Florida Attorney General Pam Bondi
“Our people are dying. More than 175 lives lost every day. If a terrorist organization was killing 175 Americans a day on American soil, what would we do to stop them? We would do anything and everything. We must do the same to stop the dying caused from within.”
“Without comprehensive action, including your national public health emergency, the death count will continue to rise.”
“It is time we all say what we know is true: addiction is a disease. However, we do not treat addiction in this country like we treat other diseases. Neither government nor the private sector has committed the support necessary for research, prevention, and treatment like we do for other diseases.”
“The recommendations herein, and the interim recommendations submitted by the Commission in July, are designed to address this national priority. These recommendations will help doctors, addiction treatment providers, parents, schools, patients, faith-based leaders, law enforcement, insurers, the medical industry, and researchers fight opioid abuse and misuse by reducing federal barriers and increasing support to effective programs and innovation.”
“We recommended that all law enforcement officers across the country be equipped with life saving naloxone.”
“We recommended full enforcement of the Mental Health Parity and Addiction Equity Act to ensure that health plans cannot provide less favorable benefits for mental health and substance use diagnoses than physical health ailments.”
“Today, only 10.6% of youth and adults who need treatment for a substance use disorder receive that treatment. This is unacceptable. Too many people who could be helped are falling through the cracks and losing their lives as a result.”
“One of the most important recommendations…is getting federal funding support more quickly and effectively to state governments, who are on the front lines of fighting this addiction battle every day. Bureaucracy, departmental silos, and red tape must not be accepted as the norm when dealing with funding to combat this epidemic. Saving time and resources, in this instance, will literally save lives.”
“Accordingly, we are urging Congress and the Administration to block grant federal funding for opioid-related and SUD-related activities to the states. . This was a request to the Commission by nearly every Governor, regardless of party, across the country.

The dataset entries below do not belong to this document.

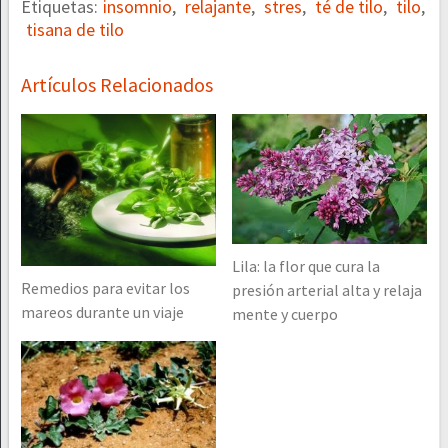
Etiquetas:
insomnio
,
relajante
,
stres
,
té de tilo
,
tilo
,
tisana de tilo
Artículos Relacionados
Lila: la flor que cura la
Remedios para evitar los
presión arterial alta y relaja
mareos durante un viaje
mente y cuerpo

“The Commission also identifies the need to focus on, deploy, and assess evidence-based programs that can be funded through these proposed block grants.”

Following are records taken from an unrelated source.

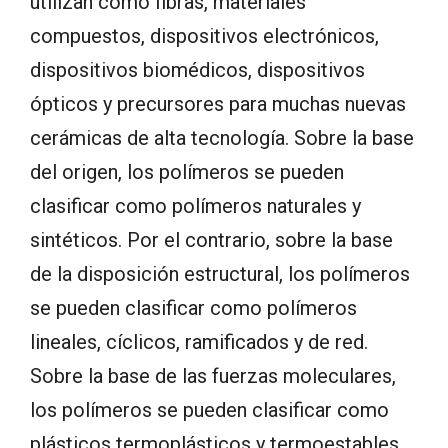
utilizan como fibras, materiales
compuestos, dispositivos electrónicos,
dispositivos biomédicos, dispositivos
ópticos y precursores para muchas nuevas
cerámicas de alta tecnología. Sobre la base
del origen, los polímeros se pueden
clasificar como polímeros naturales y
sintéticos. Por el contrario, sobre la base
de la disposición estructural, los polímeros
se pueden clasificar como polímeros
lineales, cíclicos, ramificados y de red.
Sobre la base de las fuerzas moleculares,
los polímeros se pueden clasificar como
plásticos termoplásticos y termoestables,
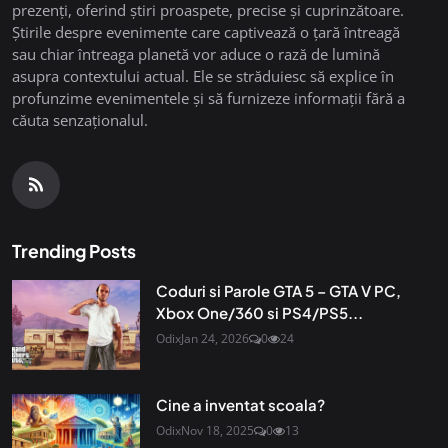
prezenți, oferind știri proaspete, precise și cuprinzătoare.
Știrile despre evenimente care captivează o țară întreagă
sau chiar întreaga planetă vor aduce o rază de lumină
asupra contextului actual. Ele se străduiesc să explice în
profunzime evenimentele și să furnizeze informații fără a
căuta senzaționalul.
Trending Posts
Coduri si Parole GTA 5 – GTA V PC,
Xbox One/360 si PS4/PS5...
Odix
Jan 24, 2026
0
24
Cine a inventat scoala?
Odix
Nov 18, 2025
0
13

“From its review of the federal budget aimed at addressing the opioid epidemic, the Commission identified a disturbing trend in federal health care reimbursement policies that incentivizes the wide-spread prescribing of opioids and limits access to other non-addictive treatments for pain, as well as addiction treatment and medication-assisted treatment.”
“The Department of Labor must be given the real authority to regulate the health insurance industry. The health insurers are not following the federal law requiring parity in the reimbursement for mental health and addiction. They must be held responsible.”
“We are recommending that a drug court be established in every one of the 93 federal district courts in America. It is working in our states and can work in our federal system to help treat those who need it and lower the federal prison population. For many people, being arrested and sent to a drug court is what saved their lives, allowed them to get treatment, and gave them a second chance.”
“Drug Courts are known to be significantly more effective than incarceration, but 44% of U.S. Counties do not have an adult drug court.”
“The Commission recommends enhanced penalties for trafficking of fentanyl and fentanyl analogues and calls for additional technologies and drug detections to expand efforts to intercept fentanyl before entering the country.”
“The time to wait is over. The time for talk is passed. 175 deaths a day can no longer be tolerated. We know that you will not stand by; we believe you will force action.”
What This Administration Has Already Done:
- Announced the launch of a new policy to overcome a rule that prevents states from providing more access to care at treatment facilities with more than 16 beds.
- Directed all federally employed prescribers to receive special training to fight this epidemic.
- The DOJ has continued its efforts to stop the flow of illicit synthetic drugs into this country through the U.S. Postal Service
- NIH DIrector Dr. Francis COllins has been partnering with pharmaceutical companies to develop non-addictive painkillers and new treatments for addiction and overdose. THe Commission worked with Dr. Collins to convene a meeting with industry leadership to discuss innovative ways to combat the opioid crisis.